2014年のデザインアワードはHR以外にも、ホールフーズ・マーケット、アップル、アンダー・アーマー(スポーツ・アパレル)の計4社に送られた。

HR社(旧、レストレーション・ハードウェア社)に関しては、同社の東海岸フラッグシップ店舗となるボストンのバックベイ地区に位置するロマネスク様式の大型店舗が認められての受賞となる。

(外観、内装とも、まるで美術館の様な店舗だ。)

RH 001 RH 002 RH 004このボストン東海岸旗艦店舗は、2013年3月にオープンしたもので、家具専門の「デザイン・ギャラリー」と称した、高級室内家具を販売する店舗フォーマットとなる。

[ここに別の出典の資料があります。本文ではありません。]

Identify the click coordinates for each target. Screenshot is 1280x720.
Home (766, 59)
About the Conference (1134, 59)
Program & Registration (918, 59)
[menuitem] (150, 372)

そもそもHR (レストレーション・ハードウェア)は、ステファン・ゴードン氏(Mr. Stephan Gordon)によって1980年にカリフォルニア州ユウリカにてオープンしたものだ。
今でこそ高級志向の家庭用品、インテリア・デコ、家具を販売しているが、1980年の創設当初はその名の通り 「Restoration = 復元」 + 「Hardware = 金物」 で、ハードウェア・ストア (金物屋) であった。

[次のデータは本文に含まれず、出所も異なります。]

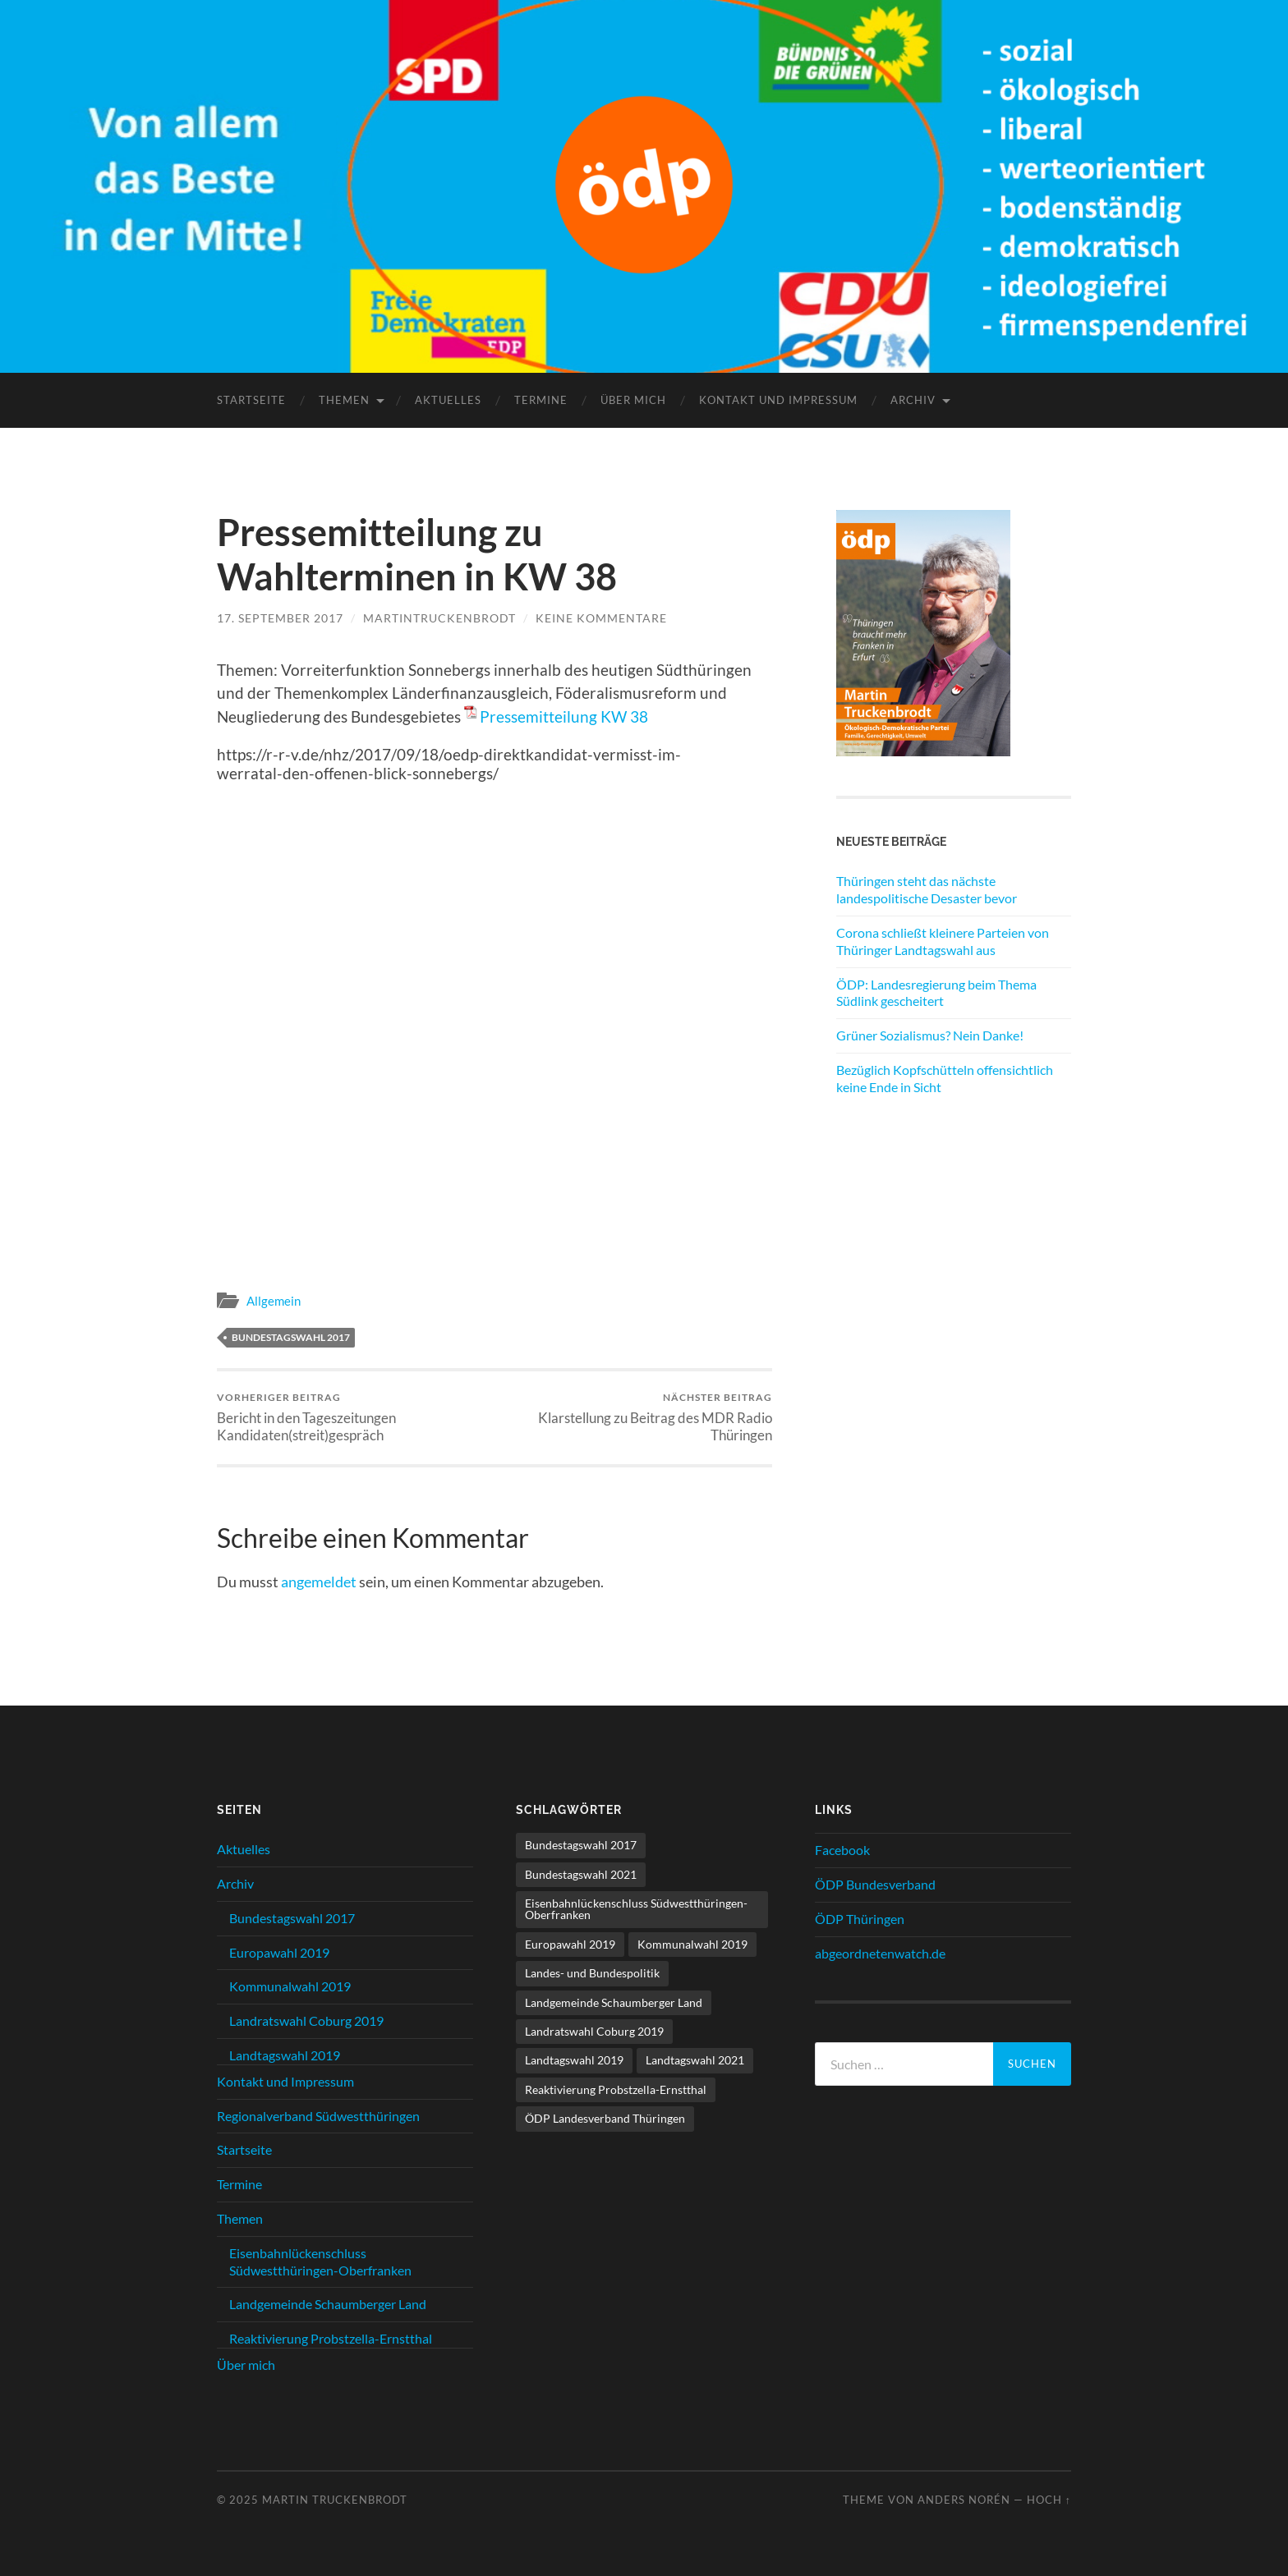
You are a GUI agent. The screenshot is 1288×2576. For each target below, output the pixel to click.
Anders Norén (964, 2499)
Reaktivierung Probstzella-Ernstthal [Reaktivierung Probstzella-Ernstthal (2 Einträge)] (615, 2089)
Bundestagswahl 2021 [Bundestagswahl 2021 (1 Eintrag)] (581, 1874)
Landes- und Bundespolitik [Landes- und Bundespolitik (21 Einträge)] (592, 1973)
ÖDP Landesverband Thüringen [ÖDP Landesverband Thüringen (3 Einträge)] (605, 2118)
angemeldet (318, 1582)
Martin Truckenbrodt (334, 2499)
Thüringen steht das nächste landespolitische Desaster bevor (926, 889)
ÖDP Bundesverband (875, 1884)
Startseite (251, 399)
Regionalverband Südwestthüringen (318, 2116)
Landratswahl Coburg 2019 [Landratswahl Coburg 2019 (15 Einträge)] (594, 2031)
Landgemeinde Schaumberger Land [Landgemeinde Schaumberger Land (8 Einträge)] (613, 2002)
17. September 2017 (280, 618)
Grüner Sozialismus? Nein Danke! (930, 1035)
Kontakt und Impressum (778, 399)
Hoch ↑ (1049, 2499)
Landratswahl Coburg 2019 (306, 2020)
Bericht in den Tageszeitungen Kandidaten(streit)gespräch (353, 1417)
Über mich (633, 399)
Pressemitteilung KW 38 (564, 716)
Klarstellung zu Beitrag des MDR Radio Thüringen (636, 1417)
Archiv (913, 399)
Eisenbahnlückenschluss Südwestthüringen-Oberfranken (320, 2261)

創設者ステファン・ゴードン氏はカリフォルニア州ユーリカ市に、古くからのクイーン・アン調建築の家に住んでいた。
その家を修理・修繕しているときだが、そのクイーン・アン調の家屋を修理・修繕する部品、例えばドアノブ、棚の引き出しのノブ、洗面所の蛇口、等が、1979年にはもう販売されておらず、入手が困難で修理・修繕ができない状態であった。
その不便さから、自身で復元(レストレーション)のための金物(ハードウェア)店舗を創設してしまった。
したがって創設当初のレストレーション・ハードウェア店舗は、家屋復元用のいろいろな金物 (金属パーツ) を販売していた街の金物屋さん(ハードウェアストア)だった。

転機を迎えた他のは1998年。
1998年には47店舗を経営展開して株式上場も果たしたが、当時もうクイーン・アン調の家屋は少なくなり、それに伴いクイーン・アン調家屋の修理・修復パーツの需要がなくなってきていた。
そのためインテリア・デコ商品を主要商品に変える路線に進み、またそれに特化し、現在では
・ HR ストア (寝具、インテリアデコ商品)
・ HR ギャラリー (家具に特化)
・ HR デザイン・ギャラリー (高級志向家具)
・ HR ベビー&チャイルド・ギャラリー (子供用品)
と4種類の店舗カテゴリーをグループ内に有し、ハードウェアストアから完全に脱却して新たなマーケットを見出している。

しかし新たなマーケットに参入した後も決して順風漫歩な経営ではなく、2007年には株式上場から撤退し、経営が行き詰まり掛けた時期もあり、暗中模索の時期もあった。
2010年度以降ようやく売り上げが右肩上がりとなってきて(とは言っても、純利益が前年比割れした年も少なくない)、2012年に再度株式上場。その株式再上場に伴って社名もレストレーション・ハードウェアからHRに改名した。

未だ大成功を収めたとは言えない転身ではあるが、需要がなくなったマーケットの素早い認識と、ハードウェアストアからの斬新な転換。
また新たなマーケットでのアイディアと努力は模範にすべき点と言えよう。